__WHAT IS EXPECTED__.
The goal is a clean copy of all the data below, with pictures dropped and everything else retyped exactly.

##### SUPPLIED DATA #####

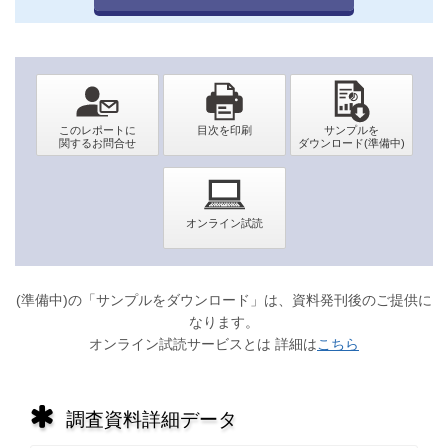
(準備中)の「サンプルをダウンロード」は、資料発刊後のご提供に
なります。
オンライン試読サービスとは 詳細は
こちら
調査資料詳細データ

#####

__ANSWER TO THIS TASK__.
(準備中)の「サンプルをダウンロード」は、資料発刊後のご提供に
なります。
オンライン試読サービスとは 詳細は
こちら
調査資料詳細データ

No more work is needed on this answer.